Strategy Logic
This strategy aims to predict the price movements of the top low-volatility stocks in the S&P 500 index using a fully connected neural network model. The model takes as input a set of technical indicators, and it outputs predictions for price direction over a one-day interval. The primary goal is to determine which assets are likely to rise, and adjust portfolio weights accordingly.
Key Elements
- Input Features: The strategy uses several technical indicators such as ATR (Average True Range) devided by close price and multiple RSI (Relative Strength Index) normalized values with different time frames (7, 20, 60, 150) to capture different market conditions.
- Neural Network: A fully connected neural network with two hidden layers is used for predictions. The network outputs the likelihood of each asset's price rising.
- Target Classes: The strategy classifies future price movement into two categories: up or down, based on the closing price.
- Low-Volatility Asset Selection: The top 15 least volatile assets are selected daily to reduce risk and focus on stable assets.
Model Architecture The neural network model is defined with the following structure:
- Input Layer: Receives the features for the selected assets.
- Hidden Layers: Two layers with ReLU activation are used to capture complex relationships in the data.
- Output Layer: Produces probabilities for each of the top 15 assets, indicating the likelihood of a price increase.

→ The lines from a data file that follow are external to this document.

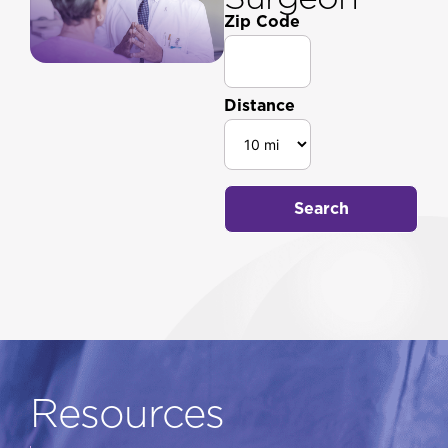
Zip Code
Distance
Search
Resources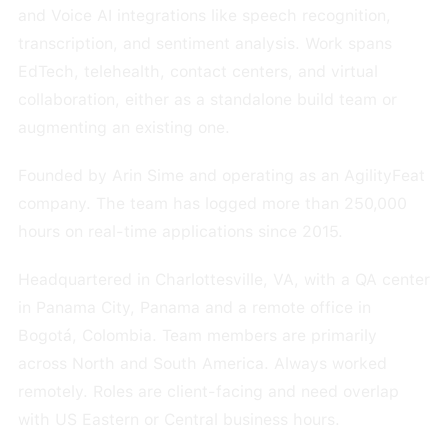
and Voice AI integrations like speech recognition,
transcription, and sentiment analysis. Work spans
EdTech, telehealth, contact centers, and virtual
collaboration, either as a standalone build team or
augmenting an existing one.
Founded by Arin Sime and operating as an AgilityFeat
company. The team has logged more than 250,000
hours on real-time applications since 2015.
Headquartered in Charlottesville, VA, with a QA center
in Panama City, Panama and a remote office in
Bogotá, Colombia. Team members are primarily
across North and South America. Always worked
remotely. Roles are client-facing and need overlap
with US Eastern or Central business hours.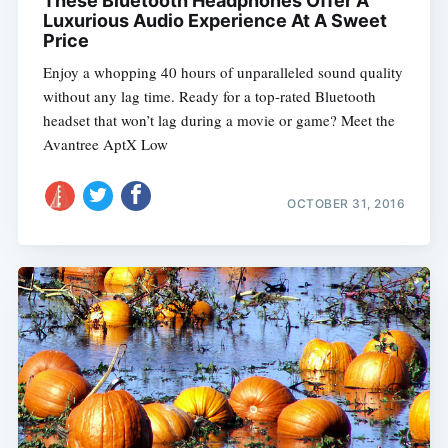
These Bluetooth Headphones Offer A
Luxurious Audio Experience At A Sweet
Price
Enjoy a whopping 40 hours of unparalleled sound quality
without any lag time. Ready for a top-rated Bluetooth
headset that won’t lag during a movie or game? Meet the
Avantree AptX Low
OCTOBER 31, 2016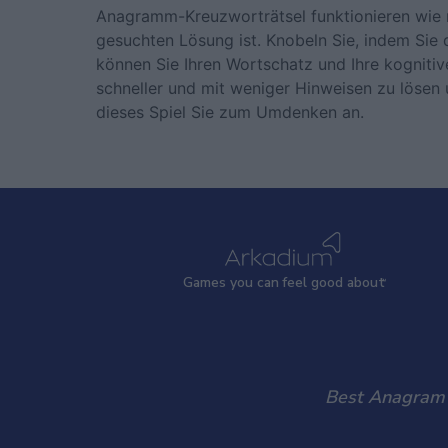
Anagramm-Kreuzworträtsel funktionieren wie 
gesuchten Lösung ist. Knobeln Sie, indem Sie 
können Sie Ihren Wortschatz und Ihre kognitive
schneller und mit weniger Hinweisen zu lösen u
dieses Spiel Sie zum Umdenken an.
Games
y
ou can
f
eel good about
Best Anagram C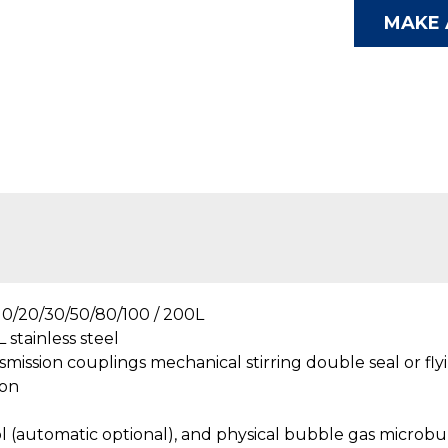
MAKE 
0/20/30/50/80/100 / 200L
 stainless steel
smission couplings mechanical stirring double seal or fly
 on
l (automatic optional), and physical bubble gas microbu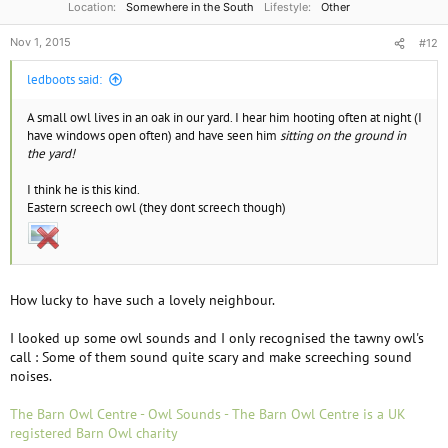
Location
Somewhere in the South
Lifestyle
Other
Nov 1, 2015
#12
ledboots said:
A small owl lives in an oak in our yard. I hear him hooting often at night (I
have windows open often) and have seen him
sitting on the ground in
the yard!
I think he is this kind.
Eastern screech owl (they dont screech though)
How lucky to have such a lovely neighbour.
I looked up some owl sounds and I only recognised the tawny owl's
call : Some of them sound quite scary and make screeching sound
noises.
The Barn Owl Centre - Owl Sounds - The Barn Owl Centre is a UK
registered Barn Owl charity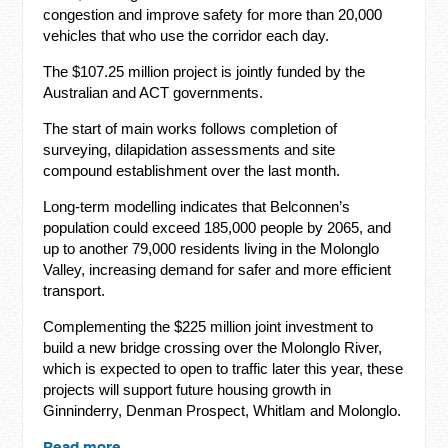
congestion and improve safety for more than 20,000
vehicles that who use the corridor each day.
The $107.25 million project is jointly funded by the
Australian and ACT governments.
The start of main works follows completion of
surveying, dilapidation assessments and site
compound establishment over the last month.
Long-term modelling indicates that Belconnen’s
population could exceed 185,000 people by 2065, and
up to another 79,000 residents living in the Molonglo
Valley, increasing demand for safer and more efficient
transport.
Complementing the $225 million joint investment to
build a new bridge crossing over the Molonglo River,
which is expected to open to traffic later this year, these
projects will support future housing growth in
Ginninderry, Denman Prospect, Whitlam and Molonglo.
Read more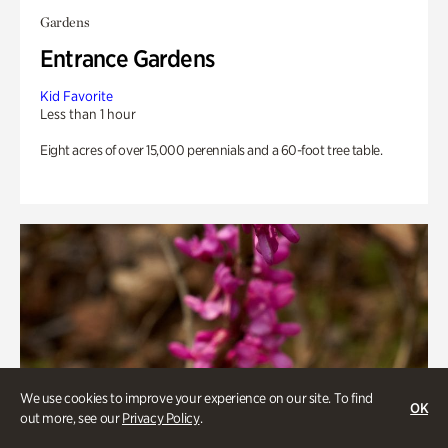
Gardens
Entrance Gardens
Kid Favorite
Less than 1 hour
Eight acres of over 15,000 perennials and a 60-foot tree table.
We use cookies to improve your experience on our site. To find
OK
out more, see our
Privacy Policy
.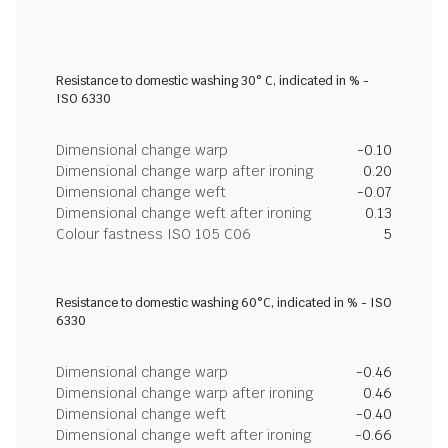
Resistance to domestic washing 30° C, indicated in % -
ISO 6330
Dimensional change warp
-0.10
Dimensional change warp after ironing
0.20
Dimensional change weft
-0.07
Dimensional change weft after ironing
0.13
Colour fastness ISO 105 C06
5
Resistance to domestic washing 60°C, indicated in % - ISO
6330
Dimensional change warp
-0.46
Dimensional change warp after ironing
0.46
Dimensional change weft
-0.40
Dimensional change weft after ironing
-0.66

Feature Engineering The following features are extracted from the asset price data:
- ATR Percentage: Measures volatility as a percentage of the closing price.
- Normalized RSI: RSI values for different periods (7, 20, 60, and 150) are normalized to better capture overbought or oversold conditions.
- Candlestick Patterns: Simple candlestick feature based on the open and close prices
Training and Prediction Training: The model is trained on historical data for the top 15 low-volatility assets, retrain interval is 90 days. The binary cross-entropy loss function is used to train the network over 100 epochs. Adam optimizer is applied for parameter updates.
Prediction: Once trained, the model predicts whether the price will rise or fall for each of the top assets. Based on the predictions, the weights of the portfolio are updated up to 0.1 which is maximum, according to probabilities of rising, if that probabiliti is higher than 70%.
Three types of exit conditions are used: take-profit, stop-loss and maximum holding period. The exits are defined as follows:
Take-Profit Exit: The strategy includes a take-profit mechanism, which triggers when the price of an asset has increased by a certain percentage from its open price. In this implementation, the take-profit level is set to 23% of the open price. This ensures that when the close price reaches a 23% gain, the position is exited to secure profits.
Stop-Loss Exit: To protect against significant losses, a stop-loss condition is applied. This stop-loss is set to 5% of the open price. If the asset's close price falls by 5% from the entry open price, the position is closed, preventing further losses beyond that threshold.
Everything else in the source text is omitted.